(Document layout analysis data)

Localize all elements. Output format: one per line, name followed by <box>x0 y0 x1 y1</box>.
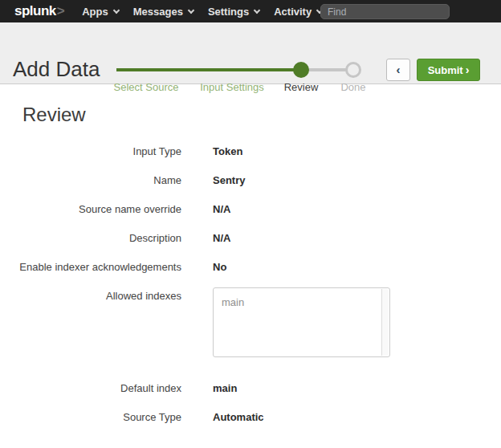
chevron-down-icon <box>112 6 119 13</box>
splunk-logo[interactable]: splunk> <box>14 3 64 19</box>
field-row-input-type: Input Type Token <box>0 145 501 157</box>
field-row-allowed-indexes: Allowed indexes main <box>0 290 501 357</box>
page-title: Add Data <box>13 57 100 82</box>
back-button[interactable]: ‹ <box>386 59 410 81</box>
step-dot-review <box>293 62 309 78</box>
field-row-indexer-ack: Enable indexer acknowledgements No <box>0 261 501 273</box>
field-row-default-index: Default index main <box>0 382 501 394</box>
field-label: Allowed indexes <box>0 290 181 302</box>
field-value: N/A <box>213 232 230 244</box>
top-nav-menus: Apps Messages Settings Activity <box>75 0 329 22</box>
review-panel: Review Input Type Token Name Sentry Sour… <box>0 84 501 440</box>
chevron-left-icon: ‹ <box>397 63 401 76</box>
chevron-right-icon: › <box>466 63 470 76</box>
field-label: Name <box>0 174 181 186</box>
menu-apps[interactable]: Apps <box>75 0 126 22</box>
splunk-logo-chevron: > <box>57 3 64 18</box>
field-row-source-name-override: Source name override N/A <box>0 203 501 215</box>
menu-settings[interactable]: Settings <box>201 0 267 22</box>
progress-line-completed <box>116 68 301 71</box>
submit-button-label: Submit <box>428 64 463 76</box>
field-label: Source name override <box>0 203 181 215</box>
splunk-logo-text: splunk <box>14 3 56 18</box>
field-row-source-type: Source Type Automatic <box>0 411 501 423</box>
review-form: Input Type Token Name Sentry Source name… <box>0 145 501 423</box>
scrollbar-track[interactable] <box>381 289 389 356</box>
field-value: N/A <box>213 203 230 215</box>
listbox-item: main <box>222 296 244 308</box>
menu-messages-label: Messages <box>133 6 183 18</box>
chevron-down-icon <box>254 6 260 13</box>
find-input[interactable] <box>320 4 450 19</box>
field-value: Sentry <box>213 174 245 186</box>
field-label: Enable indexer acknowledgements <box>0 261 181 273</box>
field-value: No <box>213 261 226 273</box>
field-row-description: Description N/A <box>0 232 501 244</box>
allowed-indexes-listbox[interactable]: main <box>213 287 390 357</box>
step-dot-done <box>345 62 361 78</box>
field-label: Input Type <box>0 145 181 157</box>
field-value: Token <box>213 145 242 157</box>
field-value: main <box>213 382 237 394</box>
field-label: Description <box>0 232 181 244</box>
wizard-header: Add Data Select Source Input Settings Re… <box>0 22 501 84</box>
chevron-down-icon <box>188 6 194 13</box>
field-label: Source Type <box>0 411 181 423</box>
field-value: Automatic <box>213 411 264 423</box>
field-row-name: Name Sentry <box>0 174 501 186</box>
menu-messages[interactable]: Messages <box>126 0 201 22</box>
review-heading: Review <box>22 104 501 126</box>
submit-button[interactable]: Submit› <box>417 59 480 81</box>
menu-activity-label: Activity <box>274 6 312 18</box>
menu-apps-label: Apps <box>82 6 108 18</box>
field-label: Default index <box>0 382 181 394</box>
top-nav-bar: splunk> Apps Messages Settings Activity <box>0 0 501 22</box>
menu-settings-label: Settings <box>208 6 249 18</box>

Task to carry out
Return the entries verbatim, pictures excluded.

Task response
Localize all elements. Output format: one per line, name followed by <box>x0 y0 x1 y1</box>.
chevron-down-icon <box>112 6 119 13</box>
splunk-logo[interactable]: splunk> <box>14 3 64 19</box>
field-row-input-type: Input Type Token <box>0 145 501 157</box>
field-row-allowed-indexes: Allowed indexes main <box>0 290 501 357</box>
page-title: Add Data <box>13 57 100 82</box>
back-button[interactable]: ‹ <box>386 59 410 81</box>
step-dot-review <box>293 62 309 78</box>
field-row-indexer-ack: Enable indexer acknowledgements No <box>0 261 501 273</box>
field-row-default-index: Default index main <box>0 382 501 394</box>
field-label: Allowed indexes <box>0 290 181 302</box>
field-value: N/A <box>213 232 230 244</box>
top-nav-menus: Apps Messages Settings Activity <box>75 0 329 22</box>
review-panel: Review Input Type Token Name Sentry Sour… <box>0 84 501 440</box>
chevron-left-icon: ‹ <box>397 63 401 76</box>
chevron-right-icon: › <box>466 63 470 76</box>
field-label: Name <box>0 174 181 186</box>
menu-apps[interactable]: Apps <box>75 0 126 22</box>
splunk-logo-chevron: > <box>57 3 64 18</box>
field-row-source-name-override: Source name override N/A <box>0 203 501 215</box>
menu-settings[interactable]: Settings <box>201 0 267 22</box>
progress-line-completed <box>116 68 301 71</box>
submit-button-label: Submit <box>428 64 463 76</box>
field-label: Source name override <box>0 203 181 215</box>
splunk-logo-text: splunk <box>14 3 56 18</box>
field-row-source-type: Source Type Automatic <box>0 411 501 423</box>
review-form: Input Type Token Name Sentry Source name… <box>0 145 501 423</box>
scrollbar-track[interactable] <box>381 289 389 356</box>
field-value: N/A <box>213 203 230 215</box>
listbox-item: main <box>222 296 244 308</box>
menu-messages-label: Messages <box>133 6 183 18</box>
chevron-down-icon <box>254 6 260 13</box>
find-input[interactable] <box>320 4 450 19</box>
field-value: Sentry <box>213 174 245 186</box>
field-label: Enable indexer acknowledgements <box>0 261 181 273</box>
field-value: No <box>213 261 226 273</box>
field-row-description: Description N/A <box>0 232 501 244</box>
allowed-indexes-listbox[interactable]: main <box>213 287 390 357</box>
step-dot-done <box>345 62 361 78</box>
field-label: Input Type <box>0 145 181 157</box>
field-value: Token <box>213 145 242 157</box>
field-value: main <box>213 382 237 394</box>
field-label: Description <box>0 232 181 244</box>
wizard-header: Add Data Select Source Input Settings Re… <box>0 22 501 84</box>
chevron-down-icon <box>188 6 194 13</box>
field-label: Source Type <box>0 411 181 423</box>
field-value: Automatic <box>213 411 264 423</box>
field-row-name: Name Sentry <box>0 174 501 186</box>
menu-messages[interactable]: Messages <box>126 0 201 22</box>
review-heading: Review <box>22 104 501 126</box>
submit-button[interactable]: Submit› <box>417 59 480 81</box>
menu-activity-label: Activity <box>274 6 312 18</box>
menu-apps-label: Apps <box>82 6 108 18</box>
field-label: Default index <box>0 382 181 394</box>
top-nav-bar: splunk> Apps Messages Settings Activity <box>0 0 501 22</box>
menu-settings-label: Settings <box>208 6 249 18</box>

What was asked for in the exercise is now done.